N 2281: Make mblen, mbtowc, and wctomb thread-safer

Submitter:Philipp Klaus Krause
Submission Date:2018-06-14

Summary:

Make mblen, mbtowc, and wctomb thread-safer.

This is an updated version of N2246 that takes into account comments from the discussion immediately following the Brno meeting.

Justification:

At London, the committee wanted to resolve CR 498 by stating that mblen, mbtowc, and wctomb are not thread safe, even when the encoding is not state-dependent.

However, there would be advantages to making them thread-safe for encodings that are not state-dependent. Such a change should be considered for the future C standard.
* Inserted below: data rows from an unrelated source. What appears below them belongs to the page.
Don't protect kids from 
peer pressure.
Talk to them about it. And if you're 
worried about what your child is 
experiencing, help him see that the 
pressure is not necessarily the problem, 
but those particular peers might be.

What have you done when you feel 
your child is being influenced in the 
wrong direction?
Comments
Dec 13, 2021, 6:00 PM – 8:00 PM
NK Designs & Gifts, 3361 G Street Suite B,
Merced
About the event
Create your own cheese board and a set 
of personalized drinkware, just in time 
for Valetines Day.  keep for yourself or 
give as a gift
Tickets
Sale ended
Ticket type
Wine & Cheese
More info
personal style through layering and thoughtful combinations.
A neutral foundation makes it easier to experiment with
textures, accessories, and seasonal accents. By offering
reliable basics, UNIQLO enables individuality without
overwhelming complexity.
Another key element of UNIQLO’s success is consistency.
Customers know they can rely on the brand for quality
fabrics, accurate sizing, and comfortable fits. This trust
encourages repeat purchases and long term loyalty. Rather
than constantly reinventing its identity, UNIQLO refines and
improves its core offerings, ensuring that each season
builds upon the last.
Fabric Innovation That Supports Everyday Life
For encodings that are not state-dependent, mbtowc, and wctomb can easily be implemented without using any internal state. mblen() can easily be implemented without internal state even for state-dependent encodings. Making this a requirement would allow multithreaded applications to use these functions (as long as it is known that the encoding is not state-dependent, which is true for nearly all encodings and can be queried using existing functionality).

Currently, multithreaded application have to use synchronization or use the restartable mbrlen(), etc instead. Neither is a good option where speed or code size matters.
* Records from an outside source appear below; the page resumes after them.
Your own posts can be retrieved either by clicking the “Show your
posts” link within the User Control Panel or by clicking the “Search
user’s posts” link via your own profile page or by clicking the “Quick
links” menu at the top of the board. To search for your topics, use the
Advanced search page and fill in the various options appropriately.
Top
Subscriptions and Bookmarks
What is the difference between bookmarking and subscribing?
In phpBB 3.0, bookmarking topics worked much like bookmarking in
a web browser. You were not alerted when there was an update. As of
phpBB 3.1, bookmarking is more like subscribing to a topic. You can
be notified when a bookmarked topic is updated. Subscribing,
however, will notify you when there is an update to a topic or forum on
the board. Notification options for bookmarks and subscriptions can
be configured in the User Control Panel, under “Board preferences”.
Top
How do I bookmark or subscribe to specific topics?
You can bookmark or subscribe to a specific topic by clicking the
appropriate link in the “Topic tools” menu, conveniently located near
Synchronization obviously has quite some overhead, and unnecessary synchronization should be avoided for multithreaded programs.

The restartable functions are slow and big (being restartable they need to be able to handle incomplete input). This can be seen in CR 498, and was stated by multiple attendants of the London meeting.

Proposed changes:

§7.22.7 from (text from the current proposed technical corrigendum for CR 498)

The behavior of the multibyte character functions is affected by the LC_CTYPE category of the current locale. For a state-dependent encoding, each function is placed into its initial conversion state at program startup and can be returned to that state by a call for which its character pointer argument, s, is a null pointer. Subsequent calls with s as other than a null pointer cause the internal conversion state of the function to be altered as necessary. A call with s as a null pointer causes these functions to return a nonzero value if encodings have state dependency, and zero otherwise.305) Changing the LC_CTYPE category causes the conversion state of these functions to be indeterminate. A call to any one of these functions may introduce a data race with a call to any other function in this subclause.

to

The behavior of the multibyte character functions is affected by the LC_CTYPE category of the current locale. For a state-dependent encoding, the mbtowc and wctomb functions are placed into its initial conversion state at program startup and can be returned to that state by a call for which its character pointer argument, s, is a null pointer. Subsequent calls with s as other than a null pointer cause the internal conversion state of the function to be altered as necessary. A call with s as a null pointer causes these functions to return a nonzero value if encodings have state dependency, and zero otherwise.305) Changing the LC_CTYPE category causes the conversion state of the mbtowc and wctomb functions to be indeterminate. For state-dependent encodings only, the mbtowc and wctomb functions are not required to avoid data races with other calls to the same function.